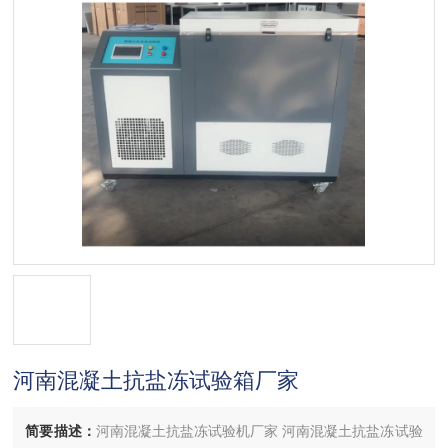
河南混凝土抗盐冻试验箱厂家
简要描述：
河南混凝土抗盐冻试验机厂家 河南混凝土抗盐冻试验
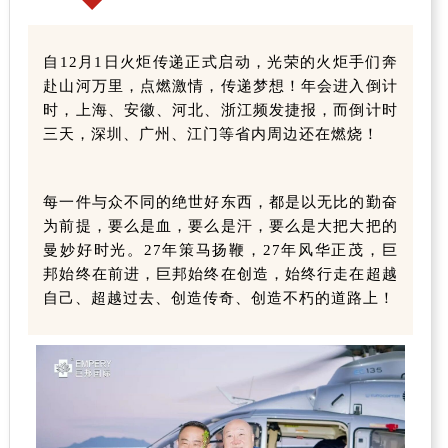
自12月1日火炬传递正式启动，光荣的火炬手们奔
赴山河万里，点燃激情，传递梦想！年会进入倒计
时，上海、安徽、河北、浙江频发捷报，而倒计时
三天，深圳、广州、江门等省内周边还在燃烧！
每一件与众不同的绝世好东西，都是以无比的勤奋
为前提，要么是血，要么是汗，要么是大把大把的
曼妙好时光。27年策马扬鞭，27年风华正茂，巨
邦始终在前进，巨邦始终在创造，始终行走在超越
自己、超越过去、创造传奇、创造不朽的道路上！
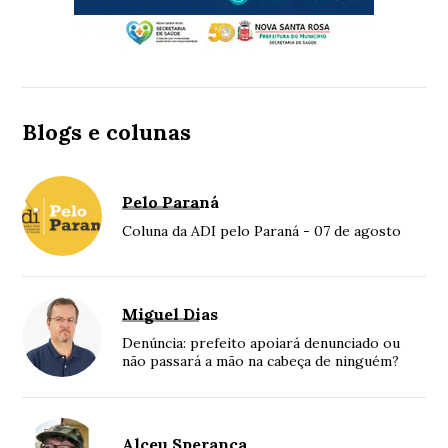
Blogs e colunas
Pelo Paraná
Coluna da ADI pelo Paraná - 07 de agosto
Miguel Dias
Denúncia: prefeito apoiará denunciado ou
não passará a mão na cabeça de ninguém?
Alceu Sperança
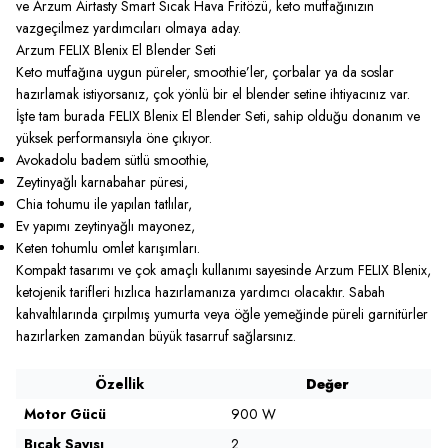
ve Arzum Airtasty Smart Sıcak Hava Fritözü, keto mutfağınızın
vazgeçilmez yardımcıları olmaya aday.
Arzum FELIX Blenix El Blender Seti
Keto mutfağına uygun püreler, smoothie’ler, çorbalar ya da soslar
hazırlamak istiyorsanız, çok yönlü bir el blender setine ihtiyacınız var.
İşte tam burada
FELIX Blenix El Blender Seti
, sahip olduğu donanım ve
yüksek performansıyla öne çıkıyor.
Avokadolu badem sütlü smoothie,
Zeytinyağlı karnabahar püresi,
Chia tohumu ile yapılan tatlılar,
Ev yapımı zeytinyağlı mayonez,
Keten tohumlu omlet karışımları.
Kompakt tasarımı ve çok amaçlı kullanımı sayesinde Arzum FELIX Blenix,
ketojenik tarifleri hızlıca hazırlamanıza yardımcı olacaktır. Sabah
kahvaltılarında çırpılmış yumurta veya öğle yemeğinde püreli garnitürler
hazırlarken zamandan büyük tasarruf sağlarsınız.
Özellik
Değer
Motor Gücü
900 W
Bıçak Sayısı
2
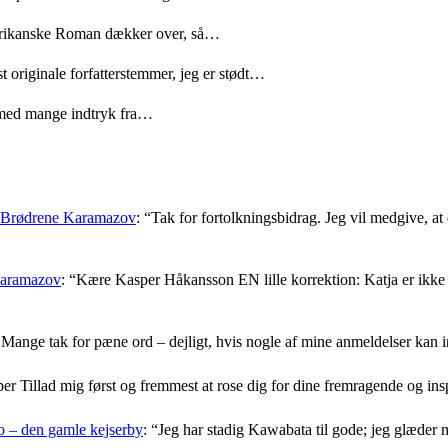
merikanske Roman dækker over, så…
t originale forfatterstemmer, jeg er stødt…
med mange indtryk fra…
: Brødrene Karamazov
: “
Tak for fortolkningsbidrag. Jeg vil medgive, at d
Karamazov
: “
Kære Kasper Håkansson EN lille korrektion: Katja er ikke f
Mange tak for pæne ord – dejligt, hvis nogle af mine anmeldelser kan i
er Tillad mig først og fremmest at rose dig for dine fremragende og i
 – den gamle kejserby
: “
Jeg har stadig Kawabata til gode; jeg glæder 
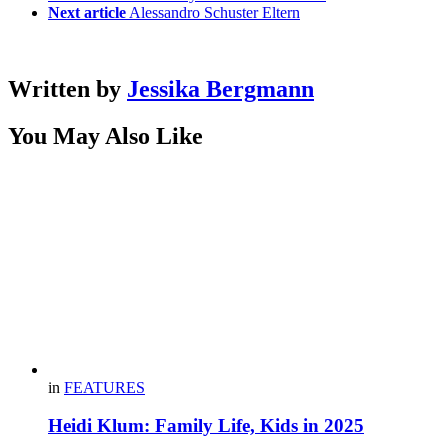
Next article
Alessandro Schuster Eltern
Written by
Jessika Bergmann
You May Also Like
in
FEATURES
Heidi Klum: Family Life, Kids in 2025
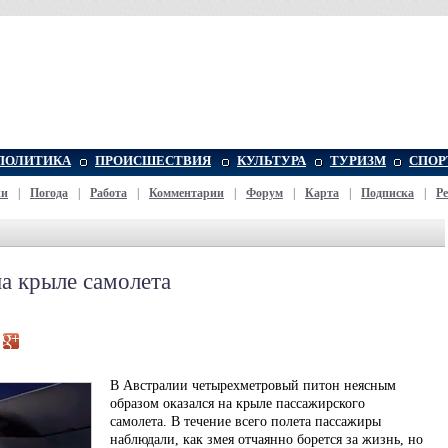
ПОЛИТИКА
ПРОИСШЕСТВИЯ
КУЛЬТУРА
ТУРИЗМ
СПОР
жи
|
Погода
|
Работа
|
Комментарии
|
Форум
|
Карта
|
Подписка
|
Р
на крыле самолета
В Австралии четырехметровый питон неясным
образом оказался на крыле пассажирского
самолета. В течение всего полета пассажиры
наблюдали, как змея отчаянно борется за жизнь, но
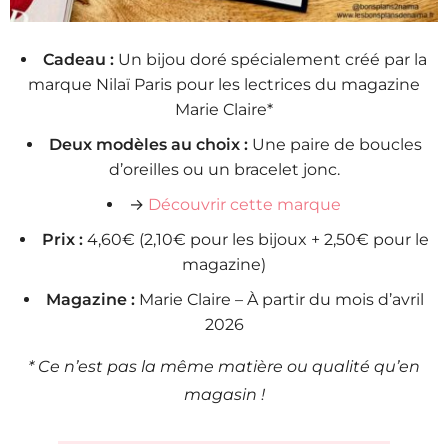
Cadeau :
Un bijou doré spécialement créé par la
marque Nilaï Paris pour les lectrices du magazine
Marie Claire*
Deux modèles au choix :
Une paire de boucles
d’oreilles ou un bracelet jonc.
→
Découvrir cette marque
Prix :
4,60€ (2,10€ pour les bijoux + 2,50€ pour le
magazine)
Magazine :
Marie Claire – À partir du mois d’avril
2026
* Ce n’est pas la même matière ou qualité qu’en
magasin !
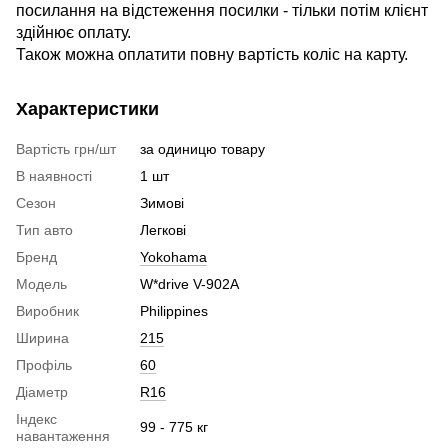
посилання на відстеження посилки - тільки потім клієнт
здійнює оплату.
Також можна оплатити повну вартість коліс на карту.
Характеристики
Вартість грн/шт
за одиницю товару
В наявності
1 шт
Сезон
Зимові
Тип авто
Легкові
Бренд
Yokohama
Модель
W*drive V-902A
Виробник
Philippines
Ширина
215
Профіль
60
Діаметр
R16
Індекс
99 - 775 кг
навантаження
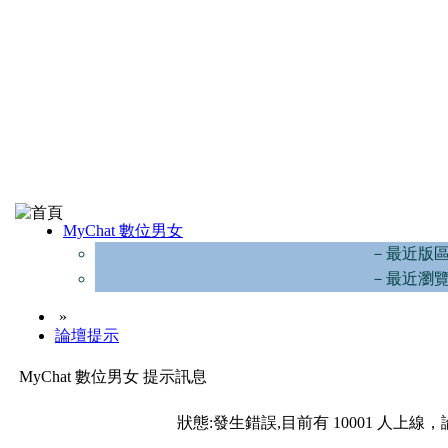
MyChat 數位男女
－最近版
－最近瀏
»
論壇提示
MyChat 數位男女 提示訊息
狀態:發生錯誤,目前有 10001 人上線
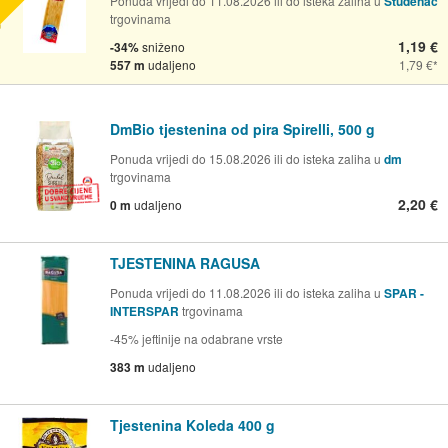
Ponuda vrijedi do 11.08.2026 ili do isteka zaliha u
Studenac
trgovinama
1,19 €
-34%
sniženo
557 m
udaljeno
1,79 €
DmBio tjestenina od pira Spirelli, 500 g
Ponuda vrijedi do 15.08.2026 ili do isteka zaliha u
dm
trgovinama
2,20 €
0 m
udaljeno
TJESTENINA RAGUSA
Ponuda vrijedi do 11.08.2026 ili do isteka zaliha u
SPAR -
INTERSPAR
trgovinama
-45% jeftinije na odabrane vrste
383 m
udaljeno
Tjestenina Koleda 400 g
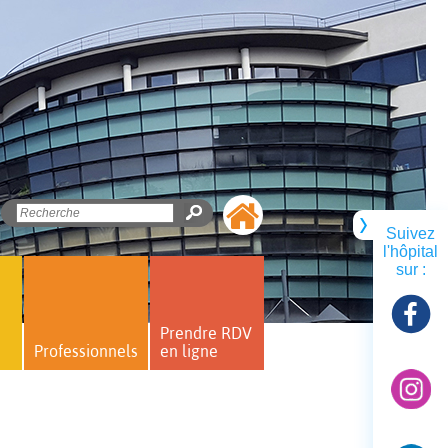
Suivez
l'hôpital
sur :
Prendre RDV
Professionnels
en ligne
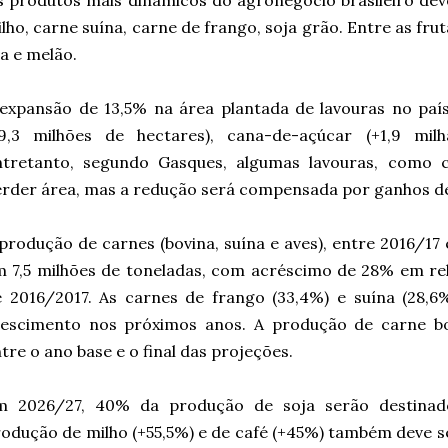
 produtos mais dinâmicos do agronegócio brasileiro de
lho, carne suína, carne de frango, soja grão. Entre as fr
a e melão.
expansão de 13,5% na área plantada de lavouras no paí
+9,3 milhões de hectares), cana-de-açúcar (+1,9 milh
ntretanto, segundo Gasques, algumas lavouras, como c
rder área, mas a redução será compensada por ganhos de
produção de carnes (bovina, suína e aves), entre 2016/1
 7,5 milhões de toneladas, com acréscimo de 28% em re
e 2016/2017. As carnes de frango (33,4%) e suína (28,
rescimento nos próximos anos. A produção de carne b
tre o ano base e o final das projeções.
m 2026/27, 40% da produção de soja serão destinad
odução de milho (+55,5%) e de café (+45%) também deve 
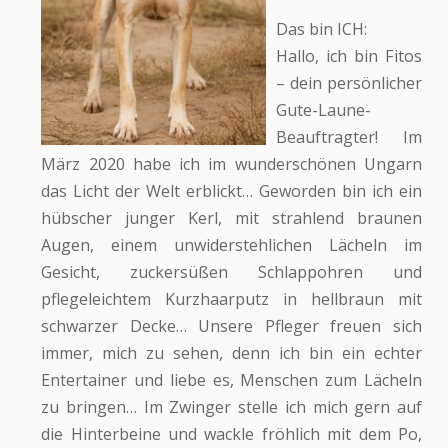
Das bin ICH:
Hallo, ich bin Fitos
– dein persönlicher
Gute-Laune-
Beauftragter! Im
März 2020 habe ich im wunderschönen Ungarn
das Licht der Welt erblickt… Geworden bin ich ein
hübscher junger Kerl, mit strahlend braunen
Augen, einem unwiderstehlichen Lächeln im
Gesicht, zuckersüßen Schlappohren und
pflegeleichtem Kurzhaarputz in hellbraun mit
schwarzer Decke… Unsere Pfleger freuen sich
immer, mich zu sehen, denn ich bin ein echter
Entertainer und liebe es, Menschen zum Lächeln
zu bringen… Im Zwinger stelle ich mich gern auf
die Hinterbeine und wackle fröhlich mit dem Po,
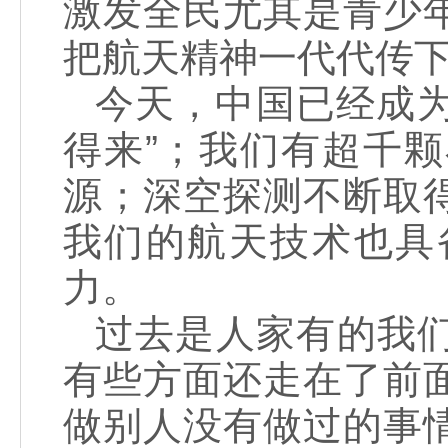
激发全民尤其是青少
把航天精神一代代
今天，中国已经成为
得来”；我们有超千
源；深空探测不断取
我们的航天技术也具
力。
过去是人家有的我
有些方面还走在了前
做别人没有做过的事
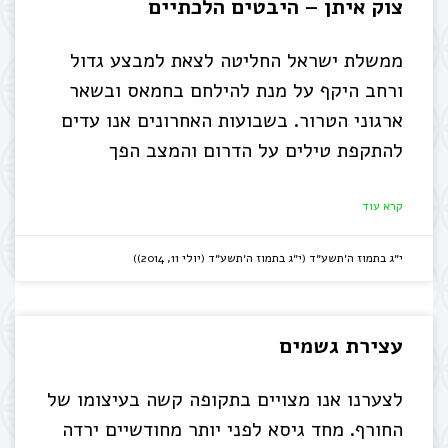
צוק איתן – היבטים הלכתיים
ממשלת ישראל החליטה לצאת למבצע גדול
ורחב היקף על מנת להילחם בחמאס ובשאר
ארגוני הטרור. בשבועות האחרונים אנו עדים
להתקפת טילים על הדרום והמצב הפך
קרא עוד
י״ג בתמוז ה׳תשע״ד (י״ג בתמוז ה׳תשע״ד (יולי 11, 2014))
עצירת גשמים
לצערנו אנו מצויים בתקופה קשה בעיצומו של
החורף. מחד גיסא לפני יותר מחודשיים ירדה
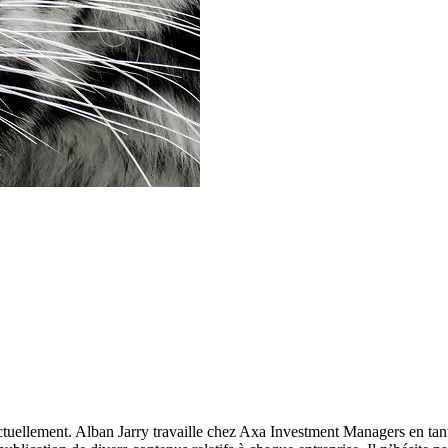
tuellement. Alban Jarry travaille chez Axa Investment Managers en tant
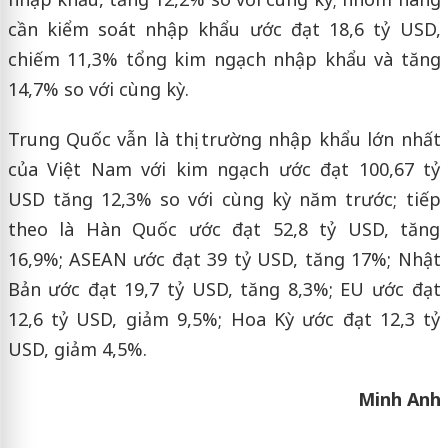
cần kiểm soát nhập khẩu ước đạt 18,6 tỷ USD,
chiếm 11,3% tổng kim ngạch nhập khẩu và tăng
14,7% so với cùng kỳ.
Trung Quốc vẫn là thị trường nhập khẩu lớn nhất
của Việt Nam với kim ngạch ước đạt 100,67 tỷ
USD tăng 12,3% so với cùng kỳ năm trước; tiếp
theo là Hàn Quốc ước đạt 52,8 tỷ USD, tăng
16,9%; ASEAN ước đạt 39 tỷ USD, tăng 17%; Nhật
Bản ước đạt 19,7 tỷ USD, tăng 8,3%; EU ước đạt
12,6 tỷ USD, giảm 9,5%; Hoa Kỳ ước đạt 12,3 tỷ
USD, giảm 4,5%.
Minh Anh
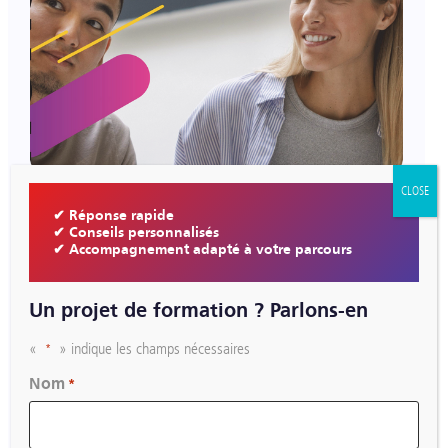
Les nouvelles formations 2026/2027
CLOSE
✔ Réponse rapide
✔ Conseils personnalisés
✔ Accompagnement adapté à votre parcours
Un projet de formation ? Parlons-en
«
» indique les champs nécessaires
*
Nom
*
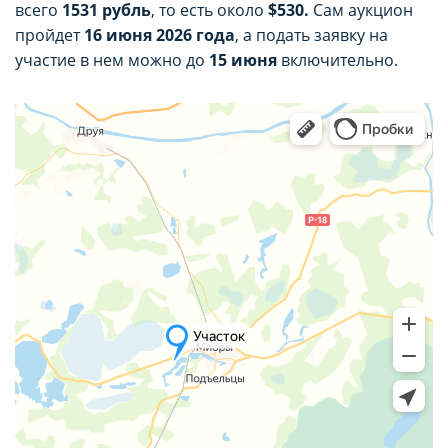
всего
1531 рубль
, то есть около
$530.
Сам аукцион
пройдет
16 июня 2026 года
, а подать заявку на
участие в нем можно до
15 июня
включительно.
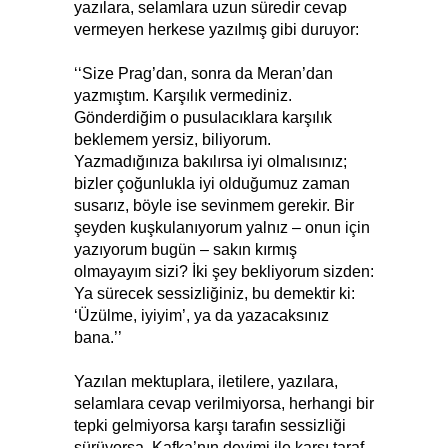
yazılara, selamlara uzun süredir cevap
vermeyen herkese yazılmış gibi duruyor:
‘‘Size Prag’dan, sonra da Meran’dan
yazmıştım. Karşılık vermediniz.
Gönderdiğim o pusulacıklara karşılık
beklemem yersiz, biliyorum.
Yazmadığınıza bakılırsa iyi olmalısınız;
bizler çoğunlukla iyi olduğumuz zaman
susarız, böyle ise sevinmem gerekir. Bir
şeyden kuşkulanıyorum yalnız – onun için
yazıyorum bugün – sakın kırmış
olmayayım sizi? İki şey bekliyorum sizden:
Ya sürecek sessizliğiniz, bu demektir ki:
‘Üzülme, iyiyim’, ya da yazacaksınız
bana.’’
Yazılan mektuplara, iletilere, yazılara,
selamlara cevap verilmiyorsa, herhangi bir
tepki gelmiyorsa karşı tarafın sessizliği
sürüyorsa, Kafka’nın deyimi ile karşı taraf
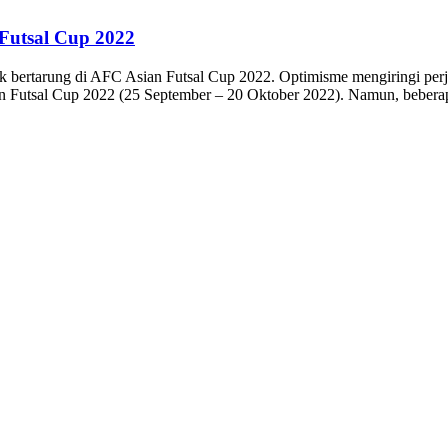
 Futsal Cup 2022
tuk bertarung di AFC Asian Futsal Cup 2022. Optimisme mengiringi pe
 Futsal Cup 2022 (25 September – 20 Oktober 2022). Namun, beberapa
===
* _TASK ITEM_:
Find the lines above with the word "produção". Copy them out.

* _RESULT OF THE TASK_:
produção de carnes (bovina, suína e aves), entre 2016/1
rescimento nos próximos anos. A produção de carne b
m 2026/27, 40% da produção de soja serão destinad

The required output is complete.